Previously I wrote about a few experiments I ran with topic-modelling. I briefly glossed over having some results for a set of Finnish text as an example of a smaller dataset. This is a bit deeper look into that..
I use two datasets, the Finnish wikipedia dump, and the city of Oulu board minutes. Same ones I used before. Previously I covered topic modelling more generally, so I won’t go into too much detail here. To summarize, topic modelling algorithms (of which LDA or Latent Dirilect Allocation is used here) find sets of words with different distributions over sets of documents. These are then called the “topics” discussed in those documents.
This post looks at how to use topic models for a different language (besides English) and what could one maybe do with the results.
Lemmatize (turn words into baseforms before use) or not? I choose to lemmatize for topic modelling. This seems to be the general consensus when looking up info on topic modelling, and in my experience it just gives better results as the same word appears only once. I covered POS tagging previously, and I believe it would be useful to apply here as well, but I don’t. Mostly because it is not needed to test these concepts, and I find the results are good enough without adding POS tagging to the mix (which has its issues as I discussed before). Simplicity is nice.

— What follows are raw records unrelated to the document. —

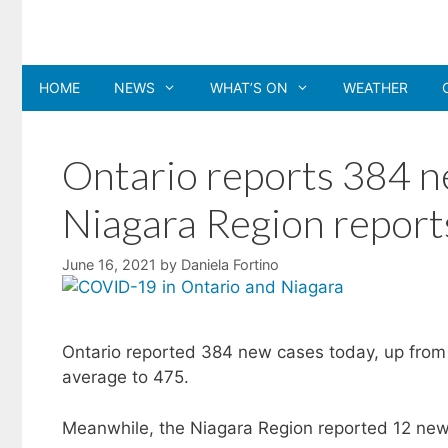
Skip
to
content
HOME
NEWS
WHAT’S ON
WEATHER
Ontario reports 384 
Niagara Region report
June 16, 2021
by
Daniela Fortino
Ontario reported 384 new cases today, up from 
average to 475.
Meanwhile, the Niagara Region reported 12 new 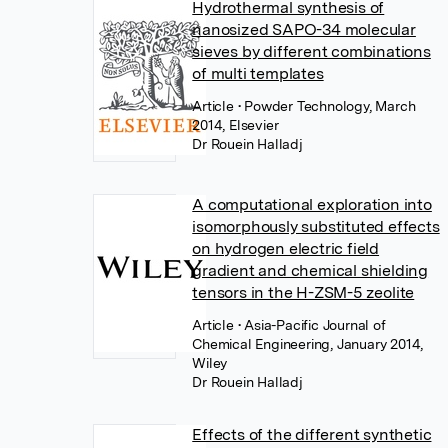
Hydrothermal synthesis of
nanosized SAPO-34 molecular
sieves by different combinations
of multi templates
Article
• Powder Technology, March
2014, Elsevier
Dr Rouein Halladj
A computational exploration into
isomorphously substituted effects
on hydrogen electric field
gradient and chemical shielding
tensors in the H-ZSM-5 zeolite
Article
• Asia-Pacific Journal of
Chemical Engineering, January 2014,
Wiley
Dr Rouein Halladj
Effects of the different synthetic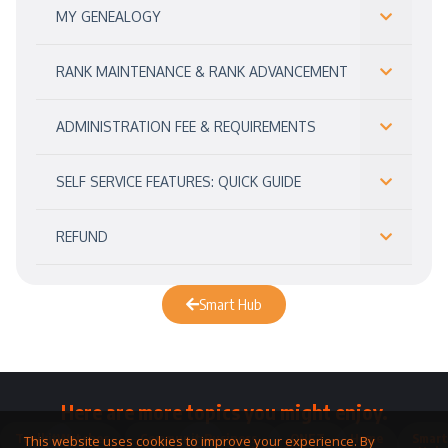
MY GENEALOGY
RANK MAINTENANCE & RANK ADVANCEMENT
ADMINISTRATION FEE & REQUIREMENTS
SELF SERVICE FEATURES: QUICK GUIDE
REFUND
Smart Hub
Here are more topics you might enjoy.
Toolkit
Watches
Community
Business
QNET
Home
Smart
This website uses cookies to improve your experience. By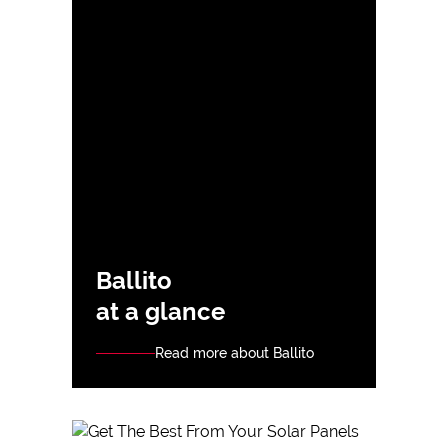
Ballito
at a glance
Read more about Ballito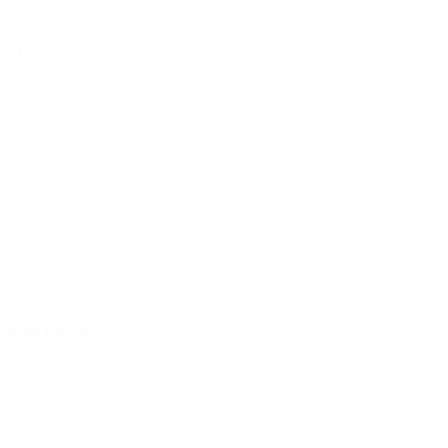
eration
atus
e Team Member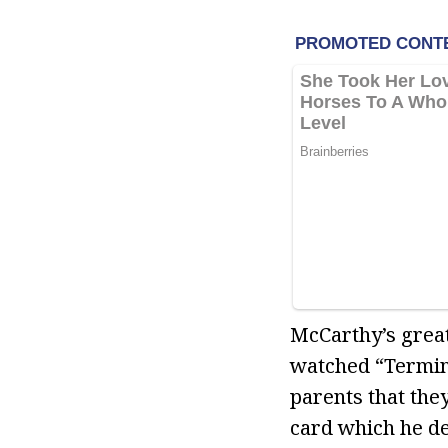
McCarthy’s great
watched “Termina
parents that they
card which he de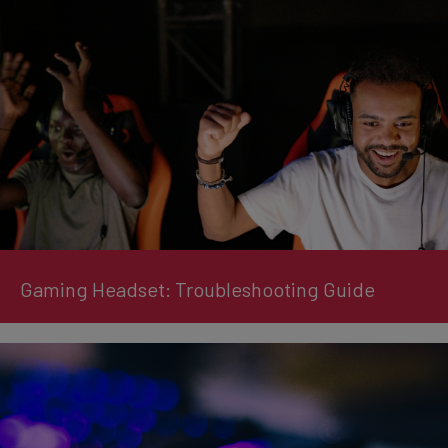
Gaming Headset: Troubleshooting Guide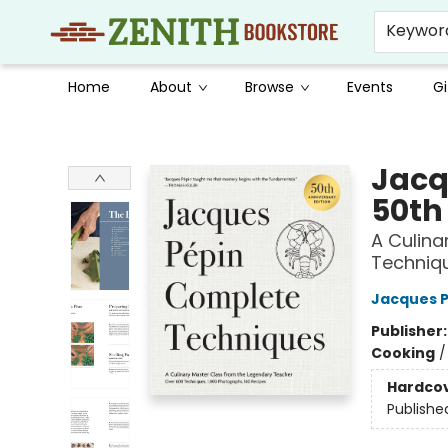
Keywor
Home
About
Browse
Events
Gi
Zenith Bookstore
Jacq
50th
A Culina
Techniqu
Jacques P
Publisher
Cooking
Hardco
Publishe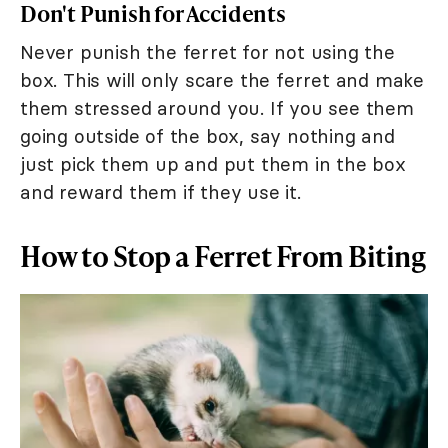
Don't Punish for Accidents
Never punish the ferret for not using the
box. This will only scare the ferret and make
them stressed around you. If you see them
going outside of the box, say nothing and
just pick them up and put them in the box
and reward them if they use it.
How to Stop a Ferret From Biting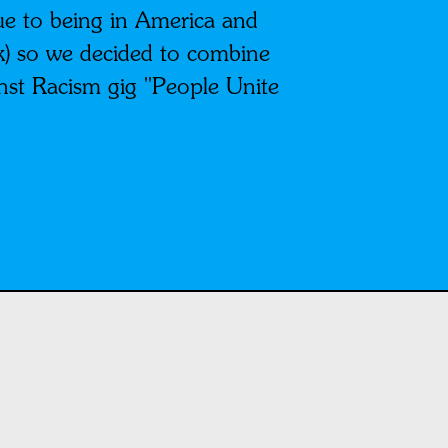
due to being in America and
k) so we decided to combine
inst Racism gig "People Unite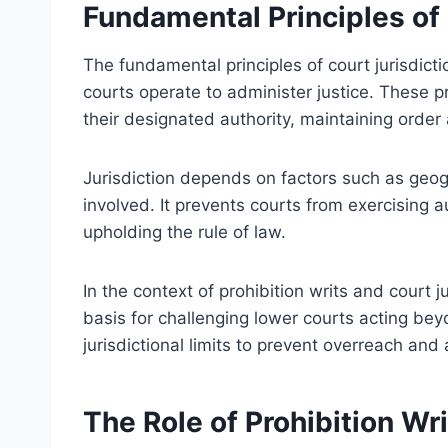
Fundamental Principles of 
The fundamental principles of court jurisdict
courts operate to administer justice. These p
their designated authority, maintaining order
Jurisdiction depends on factors such as geogr
involved. It prevents courts from exercising au
upholding the rule of law.
In the context of prohibition writs and court ju
basis for challenging lower courts acting bey
jurisdictional limits to prevent overreach and
The Role of Prohibition Wr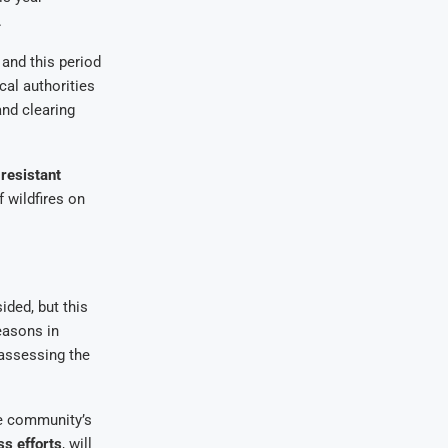
.
, and this period
cal authorities
and clearing
-resistant
 wildfires on
ded, but this
easons in
 assessing the
he community’s
s efforts
, will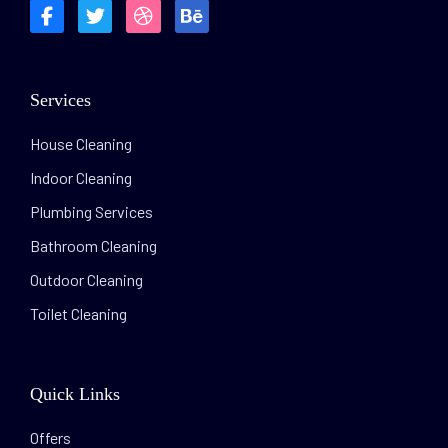
Services
House Cleaning
Indoor Cleaning
Plumbing Services
Bathroom Cleaning
Outdoor Cleaning
Toilet Cleaning
Quick Links
Offers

I used the Python Gensim package for building the topic models. As input, I used the Finnish Wikipedia text and the city of Oulu board minutes texts. I used my existing text extractor and lemmatizer for these (to get the raw text out of the HTML pages and PDF docs, and to baseform them, as discussed in my previous posts). I dumped the lemmatized raw text into files using slight modifications of my previous Java code and the read the docs from those files as input to Gensim in a Python script.
I started with the Finnish Wikipedia dump, using Gensim to provide 50 topics, with 1 pass over the corpus. First 10 topics that I got:
- topic0=focus var liivi luku html murre verkkoversio alku joten http
- topic1=viro substantiivi gen part taivutus tyyppi täysi taivutustyyppi liite rakenne
- topic2=isku pieni tms aine väri raha suuri helppo saattaa heprea
- topic3=suomi suku substantiivi pudottaa kasvi käännös luokka sana kieli taivutusmuoto
- topic4=ohjaus white off black red sotilas fraasi yellow perinteinen flycatcher
- topic5=lati eesti www http keele eki lähde dict sõnaraamat tallinn
- topic6=suomi käännös substantiivi aihe muualla sana liittyvä etymologi viite kieli
- topic7=italia substantiivi japani inarinsaame kohta yhteys vaatekappale rinnakkaismuoto taas voimakas
- topic8=sana liittyvä substantiivi ruotsi synonyymi alas etymologi liikuttaa johdos yhdyssana
- topic9=juuri des jumala tadžikki tuntea tekijä tulo mitta jatkuva levy
- topic10=törmätä user sur self hallita voittaa piste data harjoittaa jstak
The format of the topic list I used here is “topicX=word1[count] word2[count]”, where X is the number of the topic, word1 is the first word in the topic, word2 the second, and so on. The [count] is how many times the word was associated with the topic in different documents. Consider it the strength, weight, or whatever of the word in the topic.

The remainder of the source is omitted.